Basic research, its proponents argue, is worth funding because of its sometimes surprising and valuable spinoffs. When Glenn Seaborg and his colleagues began making new transuranic elements in the 1940s, they didn’t have in mind the use of one of them, americium, in household smoke detectors. Applied research, even mission-directed research, can have surprising spinoffs, too.

In 1945 John Fenn was invited by James Mullen of Bell Labs join Project Bumblebee, a program to develop ram-jet powered antiaircraft missiles for the US Navy. Up to that point, Fenn, who had earned a PhD at Yale in electrochemistry, had worked for Monsanto in Anniston, Alabama, and for Sharples Chemicals in Wyandotte, Michigan. He had no experience in jet combustion and propulsion.

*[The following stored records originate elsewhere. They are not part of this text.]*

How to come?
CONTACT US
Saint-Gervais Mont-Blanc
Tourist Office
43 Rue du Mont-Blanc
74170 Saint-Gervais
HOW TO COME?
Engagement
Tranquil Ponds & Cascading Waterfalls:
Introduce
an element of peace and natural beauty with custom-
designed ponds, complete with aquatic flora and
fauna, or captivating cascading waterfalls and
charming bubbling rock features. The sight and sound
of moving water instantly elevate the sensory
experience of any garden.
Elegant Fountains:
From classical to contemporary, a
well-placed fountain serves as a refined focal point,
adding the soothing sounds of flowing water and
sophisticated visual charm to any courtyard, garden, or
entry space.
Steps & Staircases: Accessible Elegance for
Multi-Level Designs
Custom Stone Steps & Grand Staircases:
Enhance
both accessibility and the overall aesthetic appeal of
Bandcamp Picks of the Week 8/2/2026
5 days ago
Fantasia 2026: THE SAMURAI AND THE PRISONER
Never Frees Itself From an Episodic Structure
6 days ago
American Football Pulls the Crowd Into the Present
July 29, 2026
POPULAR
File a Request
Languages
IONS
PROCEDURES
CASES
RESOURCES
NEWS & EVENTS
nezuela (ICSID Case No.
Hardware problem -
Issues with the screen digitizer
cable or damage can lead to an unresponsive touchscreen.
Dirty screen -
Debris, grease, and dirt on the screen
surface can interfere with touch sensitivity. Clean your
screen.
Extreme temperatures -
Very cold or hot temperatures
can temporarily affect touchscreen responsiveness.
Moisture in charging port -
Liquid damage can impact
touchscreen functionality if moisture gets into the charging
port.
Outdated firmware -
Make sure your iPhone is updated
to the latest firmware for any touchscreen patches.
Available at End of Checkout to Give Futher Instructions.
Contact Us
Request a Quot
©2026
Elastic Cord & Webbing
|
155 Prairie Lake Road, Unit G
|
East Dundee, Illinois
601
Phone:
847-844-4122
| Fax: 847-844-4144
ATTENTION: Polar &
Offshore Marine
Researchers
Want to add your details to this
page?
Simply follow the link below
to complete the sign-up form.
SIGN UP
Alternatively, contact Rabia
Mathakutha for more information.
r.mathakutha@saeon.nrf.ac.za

Then, having acquired at least a reputation for expertise in jets, Fenn was recruited to lead Project SQUID, a program at Princeton University funded by the Office of Naval Research. Like Bumblebee, SQUID was about jet propulsion, but it was more open-ended. Its goal was to elucidate the physics and chemistry of hot gases expelled from nozzles.

If you read the article by Dawn Manley, Andrew McIlroy, and Craig A. Taatjes, “Research needs for future internal combustion engines” (Physics Today, November 2008, page 47 ), you might remember that ignition and combustion are difficult to study in detail. Indeed, it remains impossible to model what goes on inside a car engine on all the relevant scales of length and time.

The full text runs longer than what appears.